Russian Forces Start Air Bombing Drill Near North Korea Border

Russian army Su-34 fighter-bombers rehearse before the World War II anniversary in Moscow. Maxim Shemetov/Reuters

Russia's armed forces in the country's far east have kicked off a large air drill near borders with China and North Korea that will culminate with a practice air bombing, state news agency Itar-Tass said Tuesday.

The drill will draft the aviation of Khabarovsk region which spans a considerable stretch of Russia's Pacific coastline and Primorie region, which has Russia's short land border with North Korea, according to a military statement made to Itar-Tass. The statement did not specify what number of units would participate but confirmed that Su-35 and Su-30 fighter jets, as well as Su-24M2 and Su-25 bomber jets would be involved.
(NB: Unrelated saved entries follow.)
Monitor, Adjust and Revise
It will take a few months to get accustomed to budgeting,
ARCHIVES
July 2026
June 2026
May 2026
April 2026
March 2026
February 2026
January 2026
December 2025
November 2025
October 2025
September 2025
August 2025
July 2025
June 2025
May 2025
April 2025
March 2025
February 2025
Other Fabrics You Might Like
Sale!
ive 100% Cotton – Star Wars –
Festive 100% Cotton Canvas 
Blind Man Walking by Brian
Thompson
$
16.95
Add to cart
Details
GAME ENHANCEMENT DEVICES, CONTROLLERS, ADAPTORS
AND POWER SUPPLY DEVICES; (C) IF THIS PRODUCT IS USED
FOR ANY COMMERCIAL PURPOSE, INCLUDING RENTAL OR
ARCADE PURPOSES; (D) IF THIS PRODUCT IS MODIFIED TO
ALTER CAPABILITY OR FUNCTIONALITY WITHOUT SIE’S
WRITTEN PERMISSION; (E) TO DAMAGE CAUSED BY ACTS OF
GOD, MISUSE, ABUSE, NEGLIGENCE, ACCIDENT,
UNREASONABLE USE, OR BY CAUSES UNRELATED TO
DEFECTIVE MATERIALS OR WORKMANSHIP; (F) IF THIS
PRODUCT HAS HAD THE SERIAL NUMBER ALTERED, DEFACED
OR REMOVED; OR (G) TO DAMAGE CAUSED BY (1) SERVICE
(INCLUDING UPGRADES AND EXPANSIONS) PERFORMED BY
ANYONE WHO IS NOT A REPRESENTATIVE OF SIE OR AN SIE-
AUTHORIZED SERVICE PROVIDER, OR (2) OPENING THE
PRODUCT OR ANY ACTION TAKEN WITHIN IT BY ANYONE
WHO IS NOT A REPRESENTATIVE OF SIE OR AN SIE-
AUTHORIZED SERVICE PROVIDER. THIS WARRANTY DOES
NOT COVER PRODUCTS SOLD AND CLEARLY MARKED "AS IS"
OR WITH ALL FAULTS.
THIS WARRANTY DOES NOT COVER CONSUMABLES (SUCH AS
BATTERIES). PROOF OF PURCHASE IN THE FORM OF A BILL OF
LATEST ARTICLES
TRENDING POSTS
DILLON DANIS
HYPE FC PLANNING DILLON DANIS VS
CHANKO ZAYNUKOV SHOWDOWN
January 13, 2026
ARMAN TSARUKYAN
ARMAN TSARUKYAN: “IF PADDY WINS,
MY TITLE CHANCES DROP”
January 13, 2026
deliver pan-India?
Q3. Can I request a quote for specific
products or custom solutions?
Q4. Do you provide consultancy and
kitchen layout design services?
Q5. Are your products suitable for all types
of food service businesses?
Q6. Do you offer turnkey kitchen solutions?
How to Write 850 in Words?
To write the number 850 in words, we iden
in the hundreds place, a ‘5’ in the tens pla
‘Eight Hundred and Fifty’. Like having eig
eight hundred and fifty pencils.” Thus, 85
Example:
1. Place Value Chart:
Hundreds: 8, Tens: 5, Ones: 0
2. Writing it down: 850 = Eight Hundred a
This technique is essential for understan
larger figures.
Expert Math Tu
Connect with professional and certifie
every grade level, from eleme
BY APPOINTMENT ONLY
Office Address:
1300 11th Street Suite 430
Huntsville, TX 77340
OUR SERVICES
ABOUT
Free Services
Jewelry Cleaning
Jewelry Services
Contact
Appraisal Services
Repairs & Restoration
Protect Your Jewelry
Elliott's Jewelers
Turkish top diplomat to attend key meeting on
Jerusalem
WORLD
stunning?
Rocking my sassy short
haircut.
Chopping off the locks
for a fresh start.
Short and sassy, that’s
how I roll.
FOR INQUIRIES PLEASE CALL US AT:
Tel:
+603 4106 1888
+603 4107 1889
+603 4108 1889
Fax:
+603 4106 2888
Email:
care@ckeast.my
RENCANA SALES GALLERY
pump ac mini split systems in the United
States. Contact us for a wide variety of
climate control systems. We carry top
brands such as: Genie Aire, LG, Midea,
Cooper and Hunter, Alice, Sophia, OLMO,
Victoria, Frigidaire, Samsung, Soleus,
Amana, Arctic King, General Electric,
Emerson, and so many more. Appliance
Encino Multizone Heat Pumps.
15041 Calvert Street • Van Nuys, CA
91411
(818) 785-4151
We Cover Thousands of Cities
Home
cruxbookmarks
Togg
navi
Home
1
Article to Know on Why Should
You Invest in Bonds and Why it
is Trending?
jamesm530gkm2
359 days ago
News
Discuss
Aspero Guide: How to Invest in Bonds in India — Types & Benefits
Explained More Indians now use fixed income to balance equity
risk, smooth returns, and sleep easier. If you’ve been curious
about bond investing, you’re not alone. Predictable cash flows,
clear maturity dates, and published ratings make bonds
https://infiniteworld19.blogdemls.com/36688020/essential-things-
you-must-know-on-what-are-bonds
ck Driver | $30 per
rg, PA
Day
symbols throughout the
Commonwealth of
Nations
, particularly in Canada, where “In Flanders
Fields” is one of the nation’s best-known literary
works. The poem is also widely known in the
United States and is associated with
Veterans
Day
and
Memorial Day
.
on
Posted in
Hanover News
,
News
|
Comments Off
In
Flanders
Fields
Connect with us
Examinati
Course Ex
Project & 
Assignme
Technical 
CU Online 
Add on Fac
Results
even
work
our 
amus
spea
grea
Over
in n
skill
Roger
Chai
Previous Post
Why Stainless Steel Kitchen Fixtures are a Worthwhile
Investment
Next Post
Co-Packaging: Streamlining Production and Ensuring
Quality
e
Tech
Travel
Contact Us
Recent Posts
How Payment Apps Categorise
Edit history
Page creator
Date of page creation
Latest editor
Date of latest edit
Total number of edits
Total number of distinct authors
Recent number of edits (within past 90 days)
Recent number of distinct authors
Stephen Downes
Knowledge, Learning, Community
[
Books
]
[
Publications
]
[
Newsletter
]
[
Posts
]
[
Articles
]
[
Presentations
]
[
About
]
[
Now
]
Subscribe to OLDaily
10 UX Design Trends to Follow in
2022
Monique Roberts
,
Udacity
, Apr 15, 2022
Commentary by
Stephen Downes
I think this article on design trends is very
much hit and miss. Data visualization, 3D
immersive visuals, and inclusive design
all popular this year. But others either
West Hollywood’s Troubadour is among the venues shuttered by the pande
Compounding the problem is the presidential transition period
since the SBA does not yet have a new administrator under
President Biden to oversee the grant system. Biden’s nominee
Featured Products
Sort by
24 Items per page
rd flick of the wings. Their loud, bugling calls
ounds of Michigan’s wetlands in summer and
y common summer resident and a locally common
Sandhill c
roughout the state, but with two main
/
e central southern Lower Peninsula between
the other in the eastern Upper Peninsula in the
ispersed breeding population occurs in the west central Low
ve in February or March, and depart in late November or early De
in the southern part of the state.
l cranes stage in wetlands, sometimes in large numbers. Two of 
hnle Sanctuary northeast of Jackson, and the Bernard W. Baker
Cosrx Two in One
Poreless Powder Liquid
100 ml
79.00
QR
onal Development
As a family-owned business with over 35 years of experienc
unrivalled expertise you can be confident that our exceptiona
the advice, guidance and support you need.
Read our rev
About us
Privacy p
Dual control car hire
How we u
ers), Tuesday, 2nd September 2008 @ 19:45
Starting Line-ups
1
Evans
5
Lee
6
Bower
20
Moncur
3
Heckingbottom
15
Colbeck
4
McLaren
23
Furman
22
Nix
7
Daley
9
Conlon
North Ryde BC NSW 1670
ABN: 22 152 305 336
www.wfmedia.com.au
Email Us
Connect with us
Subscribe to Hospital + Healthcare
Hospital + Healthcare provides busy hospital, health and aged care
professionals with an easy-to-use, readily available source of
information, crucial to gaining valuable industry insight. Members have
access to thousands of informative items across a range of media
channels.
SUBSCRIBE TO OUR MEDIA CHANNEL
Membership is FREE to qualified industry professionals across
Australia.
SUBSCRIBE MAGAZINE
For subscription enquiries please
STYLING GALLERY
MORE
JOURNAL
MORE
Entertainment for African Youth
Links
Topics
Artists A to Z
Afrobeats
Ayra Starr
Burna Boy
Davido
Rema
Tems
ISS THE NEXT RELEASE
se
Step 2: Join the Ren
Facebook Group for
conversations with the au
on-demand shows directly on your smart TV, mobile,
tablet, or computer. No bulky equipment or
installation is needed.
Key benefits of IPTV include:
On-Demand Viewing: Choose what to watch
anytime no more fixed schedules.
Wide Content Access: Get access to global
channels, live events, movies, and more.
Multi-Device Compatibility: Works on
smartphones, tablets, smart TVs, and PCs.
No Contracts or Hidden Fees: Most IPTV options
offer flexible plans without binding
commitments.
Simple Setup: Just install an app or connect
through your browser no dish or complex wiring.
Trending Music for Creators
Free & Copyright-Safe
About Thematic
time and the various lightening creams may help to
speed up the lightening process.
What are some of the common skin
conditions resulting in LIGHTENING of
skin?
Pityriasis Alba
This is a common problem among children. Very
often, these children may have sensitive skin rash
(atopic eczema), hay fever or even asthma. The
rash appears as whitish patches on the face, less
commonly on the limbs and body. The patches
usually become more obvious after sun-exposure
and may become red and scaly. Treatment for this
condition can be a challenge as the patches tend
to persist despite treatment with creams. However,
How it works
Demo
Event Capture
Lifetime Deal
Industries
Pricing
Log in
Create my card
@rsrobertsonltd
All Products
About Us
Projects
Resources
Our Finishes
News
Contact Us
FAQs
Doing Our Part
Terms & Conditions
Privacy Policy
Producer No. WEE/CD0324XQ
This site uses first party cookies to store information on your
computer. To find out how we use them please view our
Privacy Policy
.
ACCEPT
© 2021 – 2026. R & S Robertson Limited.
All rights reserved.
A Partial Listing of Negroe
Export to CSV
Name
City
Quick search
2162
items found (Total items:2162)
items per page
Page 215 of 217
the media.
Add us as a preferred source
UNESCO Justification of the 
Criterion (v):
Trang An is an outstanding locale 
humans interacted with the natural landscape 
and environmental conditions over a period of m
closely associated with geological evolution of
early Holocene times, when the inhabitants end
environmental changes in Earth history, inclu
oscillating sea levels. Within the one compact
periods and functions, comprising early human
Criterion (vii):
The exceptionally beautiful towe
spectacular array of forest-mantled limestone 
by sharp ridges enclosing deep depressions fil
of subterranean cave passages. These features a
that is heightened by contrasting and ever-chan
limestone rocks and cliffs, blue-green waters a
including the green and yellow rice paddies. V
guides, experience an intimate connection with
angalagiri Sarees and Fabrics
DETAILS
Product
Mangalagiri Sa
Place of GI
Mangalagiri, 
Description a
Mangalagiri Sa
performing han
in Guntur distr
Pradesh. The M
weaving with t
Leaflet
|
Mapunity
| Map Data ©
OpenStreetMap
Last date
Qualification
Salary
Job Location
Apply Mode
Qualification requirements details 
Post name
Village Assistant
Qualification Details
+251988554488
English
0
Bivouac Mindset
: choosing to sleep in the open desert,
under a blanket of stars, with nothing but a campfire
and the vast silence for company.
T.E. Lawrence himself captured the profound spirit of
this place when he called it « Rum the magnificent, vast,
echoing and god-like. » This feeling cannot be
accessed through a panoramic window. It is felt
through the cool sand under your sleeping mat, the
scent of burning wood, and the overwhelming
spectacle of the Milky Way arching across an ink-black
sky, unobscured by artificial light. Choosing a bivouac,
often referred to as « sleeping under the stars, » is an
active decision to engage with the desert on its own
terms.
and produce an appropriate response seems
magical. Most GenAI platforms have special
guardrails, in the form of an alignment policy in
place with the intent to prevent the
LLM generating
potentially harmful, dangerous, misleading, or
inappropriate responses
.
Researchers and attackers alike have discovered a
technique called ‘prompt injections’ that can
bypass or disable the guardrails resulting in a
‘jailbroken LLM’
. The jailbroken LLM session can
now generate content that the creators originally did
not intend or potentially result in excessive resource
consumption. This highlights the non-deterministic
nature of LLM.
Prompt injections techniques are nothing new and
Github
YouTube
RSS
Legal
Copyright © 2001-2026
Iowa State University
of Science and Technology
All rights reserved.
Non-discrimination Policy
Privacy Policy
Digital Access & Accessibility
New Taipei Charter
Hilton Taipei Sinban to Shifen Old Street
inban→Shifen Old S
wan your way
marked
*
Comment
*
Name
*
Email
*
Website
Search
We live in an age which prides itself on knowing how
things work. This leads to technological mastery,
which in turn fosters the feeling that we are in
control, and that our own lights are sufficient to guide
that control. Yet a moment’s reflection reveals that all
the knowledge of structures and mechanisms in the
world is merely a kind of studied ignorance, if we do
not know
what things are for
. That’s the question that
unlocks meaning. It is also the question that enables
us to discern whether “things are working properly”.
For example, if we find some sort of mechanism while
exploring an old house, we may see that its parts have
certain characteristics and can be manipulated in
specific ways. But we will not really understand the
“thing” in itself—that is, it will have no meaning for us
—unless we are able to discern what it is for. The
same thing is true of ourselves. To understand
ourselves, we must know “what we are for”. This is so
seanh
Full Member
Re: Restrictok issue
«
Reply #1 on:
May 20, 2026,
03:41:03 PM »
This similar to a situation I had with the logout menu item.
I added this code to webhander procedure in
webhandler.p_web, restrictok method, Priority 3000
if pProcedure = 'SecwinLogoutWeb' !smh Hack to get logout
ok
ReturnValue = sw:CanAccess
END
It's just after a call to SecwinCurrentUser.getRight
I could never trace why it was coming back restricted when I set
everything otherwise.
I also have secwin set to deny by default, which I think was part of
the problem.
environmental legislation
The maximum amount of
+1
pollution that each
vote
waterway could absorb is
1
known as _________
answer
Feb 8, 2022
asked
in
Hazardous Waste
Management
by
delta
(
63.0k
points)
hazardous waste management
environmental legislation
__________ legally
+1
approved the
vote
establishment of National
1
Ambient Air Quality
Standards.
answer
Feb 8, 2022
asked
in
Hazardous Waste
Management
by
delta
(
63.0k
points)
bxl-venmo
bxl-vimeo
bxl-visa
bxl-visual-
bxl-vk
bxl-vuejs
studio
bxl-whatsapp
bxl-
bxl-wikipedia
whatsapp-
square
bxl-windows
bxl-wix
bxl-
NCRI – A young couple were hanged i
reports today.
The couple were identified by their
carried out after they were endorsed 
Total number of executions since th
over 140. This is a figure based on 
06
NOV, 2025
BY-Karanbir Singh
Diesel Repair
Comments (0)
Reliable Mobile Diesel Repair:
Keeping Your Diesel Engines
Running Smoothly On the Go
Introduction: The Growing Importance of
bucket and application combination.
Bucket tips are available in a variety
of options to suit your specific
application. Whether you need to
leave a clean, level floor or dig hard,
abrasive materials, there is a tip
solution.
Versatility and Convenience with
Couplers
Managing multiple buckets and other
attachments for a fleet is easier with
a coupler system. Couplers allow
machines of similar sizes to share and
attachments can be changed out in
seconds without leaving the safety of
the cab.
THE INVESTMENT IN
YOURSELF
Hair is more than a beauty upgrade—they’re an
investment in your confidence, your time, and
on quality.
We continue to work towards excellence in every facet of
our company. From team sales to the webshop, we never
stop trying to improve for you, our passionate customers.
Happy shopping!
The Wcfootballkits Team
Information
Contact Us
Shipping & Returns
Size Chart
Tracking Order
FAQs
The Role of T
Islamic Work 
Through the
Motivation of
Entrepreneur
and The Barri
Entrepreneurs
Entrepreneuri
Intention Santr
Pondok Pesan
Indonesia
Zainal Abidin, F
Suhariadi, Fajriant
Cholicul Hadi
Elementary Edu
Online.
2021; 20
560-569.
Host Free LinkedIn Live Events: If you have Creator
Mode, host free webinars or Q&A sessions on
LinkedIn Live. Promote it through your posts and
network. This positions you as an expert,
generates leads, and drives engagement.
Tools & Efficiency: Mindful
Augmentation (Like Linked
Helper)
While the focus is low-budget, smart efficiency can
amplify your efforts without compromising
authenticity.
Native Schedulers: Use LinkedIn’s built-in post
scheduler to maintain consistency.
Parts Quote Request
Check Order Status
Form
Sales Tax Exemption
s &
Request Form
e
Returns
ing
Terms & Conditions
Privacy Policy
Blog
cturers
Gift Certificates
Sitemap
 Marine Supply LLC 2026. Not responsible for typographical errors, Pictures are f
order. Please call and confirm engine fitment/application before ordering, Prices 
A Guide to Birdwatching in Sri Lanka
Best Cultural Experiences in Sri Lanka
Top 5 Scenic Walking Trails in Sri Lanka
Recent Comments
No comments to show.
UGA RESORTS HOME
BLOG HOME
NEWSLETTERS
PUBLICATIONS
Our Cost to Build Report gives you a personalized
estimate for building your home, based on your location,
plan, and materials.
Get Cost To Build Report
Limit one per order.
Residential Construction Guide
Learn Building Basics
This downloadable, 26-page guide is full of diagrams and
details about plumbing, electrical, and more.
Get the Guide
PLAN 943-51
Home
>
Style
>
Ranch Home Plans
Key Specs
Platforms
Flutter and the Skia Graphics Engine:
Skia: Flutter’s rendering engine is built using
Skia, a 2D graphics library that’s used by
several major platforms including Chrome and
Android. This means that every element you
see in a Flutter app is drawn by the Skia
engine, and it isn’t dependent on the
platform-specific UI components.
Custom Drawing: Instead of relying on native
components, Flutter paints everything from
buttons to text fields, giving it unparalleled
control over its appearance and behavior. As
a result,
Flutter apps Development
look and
"During the practical stage of the drill, Su-35 and Su-30 pilots will serve as cover for Su-24M2 during overflight in a bomb deployment region," the statement read. "Besides this, aviators from Su-35 and Su-30SM from Khabarovsk region will practice elements of aerial combat at various heights, carry out search and escort and interception of jets of a hypothetical enemy whose role will be played by jets from Primorye."

The drill will conclude with Su-35 fighters and Su-25 jets assisting the Russian eastern military districts' new Su-34 jets in bombing ground targets on practice ranges situated both in Primorye and Khabarovsk.

Russia has previously denied that it has deployed more troops in Primorye in response to the simmering crisis across the border, where North Korea has repeatedly angered Washington with threatening rhetoric against nearby U.S. allies, missile and nuclear tests.

Russia, like China, formally opposes North Korea's nuclear ambitions. However both Moscow and Beijing have blamed U.S. military backing of South Korea and Japan for Pyongyang scaling up its nuclear weapons program.

Earlier this month Russian President Vladimir Putin hinted that his country was coming to accept North Korea's nuclear capabilities as a certainty rather than a possibility, telling the U.S. that irrespective of sanctions, North Koreans would "eat grass" if it meant acquiring nuclear arms.

In the latest show of solidarity for South Korea, U.S. warplanes arrived in the country over the weekend, as North Korea's top diplomat told the U.N. Pyongyang had the right to shoot U.S. jets down.

Russia and China completed their joint naval drill in the Pacific earlier this week, though the drill itself was planned before the Korean peninsula crisis erupted this summer.